Although Dannemann claimed that Hendrix was alive when placed in the ambulance at approximately 11:30 a.m. and that she rode with him on the way to the hospital, the ambulance crew later denied she was there. Statements from the paramedics who responded to the call support that they found Hendrix alone in the flat when they arrived at 11:27 a.m., fully clothed and apparently already dead. Jones later commented: "[When] we arrived at the flat, the door was flung wide open, nobody about, just the body on the bed." Saua stated: "There was just me and the casualty and Reg the driver. Nobody else." Burdon stated: "[Dannemann] didn't leave in the ambulance; she was with me". According to Jones, Hendrix's bowels and bladder had released some of their contents prior to the ambulance crew's arrival at the Samarkand. Saua stated that the vomit was dry when they arrived, making use of their aspirator ineffective. Saua commented: "When we moved [Hendrix], the gases were gurgling, you get that when someone has died". According to police officer Smith: "The ambulance men were there, but Jimi was dead ... There was really nothing they could do for him." (Note: The second police officer who arrived at the scene, Tom Keene, has never been located.) Smith also disputes Dannemann's claim that she was there with Hendrix at the flat and in the ambulance:

No, I remember quite clearly the doors shutting on the crew and Jimi ... there was no one about. If she had been in the flat, they would never have called us to come ... But because no one was there, he was dead, and circumstances were a little odd, suspicious, they radioed ... us in. It wasn't until later in the day that I found out that it was Jimi Hendrix.

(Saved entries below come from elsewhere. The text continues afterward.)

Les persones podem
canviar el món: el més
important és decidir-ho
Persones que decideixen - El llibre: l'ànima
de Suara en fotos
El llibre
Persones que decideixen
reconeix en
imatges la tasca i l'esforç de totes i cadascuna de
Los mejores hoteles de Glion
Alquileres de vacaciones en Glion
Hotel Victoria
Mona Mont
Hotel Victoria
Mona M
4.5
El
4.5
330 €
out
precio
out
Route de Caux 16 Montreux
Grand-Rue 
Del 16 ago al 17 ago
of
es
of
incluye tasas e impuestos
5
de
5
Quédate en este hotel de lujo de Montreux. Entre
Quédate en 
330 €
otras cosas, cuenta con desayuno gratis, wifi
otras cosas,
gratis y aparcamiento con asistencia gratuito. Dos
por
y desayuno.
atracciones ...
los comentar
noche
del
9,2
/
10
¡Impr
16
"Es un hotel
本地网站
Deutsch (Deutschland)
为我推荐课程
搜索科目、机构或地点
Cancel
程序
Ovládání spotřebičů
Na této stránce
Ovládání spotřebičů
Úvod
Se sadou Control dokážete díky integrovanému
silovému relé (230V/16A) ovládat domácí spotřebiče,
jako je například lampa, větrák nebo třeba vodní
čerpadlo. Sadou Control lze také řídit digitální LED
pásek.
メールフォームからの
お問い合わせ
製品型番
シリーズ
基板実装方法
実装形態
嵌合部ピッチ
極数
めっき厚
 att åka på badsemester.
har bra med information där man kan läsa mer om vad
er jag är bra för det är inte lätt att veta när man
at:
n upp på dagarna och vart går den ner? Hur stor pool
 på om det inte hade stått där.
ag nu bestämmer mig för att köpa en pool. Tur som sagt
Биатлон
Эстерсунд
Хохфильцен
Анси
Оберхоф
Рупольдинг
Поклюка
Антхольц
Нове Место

In 1992, after having conducted an extensive review of the events of September 18, 1970, the London Ambulance Service issued an official statement: "There was no one else, except the deceased, at the flat when they arrived; nor did anyone else accompany them in the ambulance to St. Mary Abbotts Hospital." (Note: According to Bannister, Hendrix asphyxiated mainly on red wine, which filled his airways. Bannister's statement was made in January 1992 to Harry Shapiro, co-author of Electric Gypsy, a book which included accusations of malpractice by Dannemann regarding Bannister because he did not perform a tracheotomy on Hendrix. No one else at the time, the other doctors, ambulance crew, or the police mentioned wine. Only Dannemann mentioned wine, in the first edition of Electric Gypsy (1990), which Bannister read previous to making the statement. The autopsy found relatively low levels of alcohol in his system and never mentioned wine, only vomited matter. On April 28, 1992, in connection with unrelated matters, Bannister was reprimanded for three counts of medical malpractice, and struck off the medical register for fraud.)

In 1992, having arranged for a private investigation of Hendrix's death, Etchingham supplied the results of the effort to UK authorities and requested they reopen the coroner's inquest. After a several-month inquiry by Scotland Yard, during which every interested party to the events was interviewed, officials were confident the request would be granted. The investigation eventually proved inconclusive in 1993, when Attorney General Sir Nicholas Lyell decided that proceeding with the investigation would not serve the public, owing in part to the excessive time that had passed since Hendrix's death. (Note: In 2009, a former roadie for the Animals, James "Tappy" Wright, published a book which claimed that Hendrix's manager, Mike Jeffery, admitted to him that he had Hendrix killed because Hendrix wanted to end his management contract with Jeffery. In 2011, Bob Levine, Wright's long-term business associate and Jeffery's assistant manager in New York, said Wright made up these stories to sell his book.)